Source - Alliance News

Weir Group PLC on Tuesday upgraded guidance for the year despite facing headwinds and economic challenges in the first half which adversely impacted profit.

The Glasgow, Scotland-based engineering company provides solutions for the minerals and mining technology market.

In the first half that ended June 30, statutory pretax profit fell 2.9% to £165 million from £170 million the previous year.

Revenue declined 7.2% to £1.21 billion from £1.30 billion, while net debt reduced 12% to £738 million from £842 million.

Weir increased the interim dividend by 0.6% to 17.9 pence per share from 17.8p before.

Chief Executive Officer Jon Stanton said: ‘Our performance in the first half of the year was resilient in the context of current macro-economic uncertainty and geopolitical tension...Overall we saw good levels of activity across the global mining sector. Gold and copper producers were very active, iron and oil sands stable, while nickel and lithium producers remain under pressure from lower commodity prices.

‘Input costs through the first half were stable, with only minor headwinds from raw material prices and freight availability. Wage inflation continues, however at lower levels than our prior year comparator.

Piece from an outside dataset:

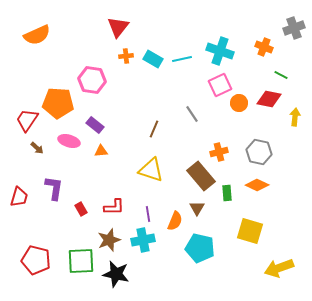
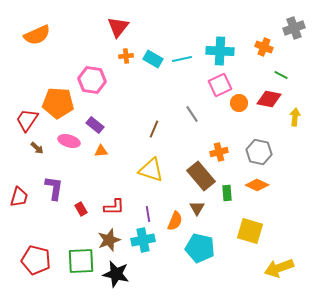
cyan cross at (220, 51): rotated 16 degrees counterclockwise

Our market leading positions and brands enabled us to capture annualised increases in price to maintain or expand gross margins, though we expect the benefit of these to normalise in the second half.’

The company reiterated its outlook for constant-currency growth in operating profit and upgraded its forecast for operating margins to 18% from 17%, ahead of 17.4% reported in 2023.

Weir Group shares were up 1.9% to 1,966.00 pence each in London on Tuesday morning.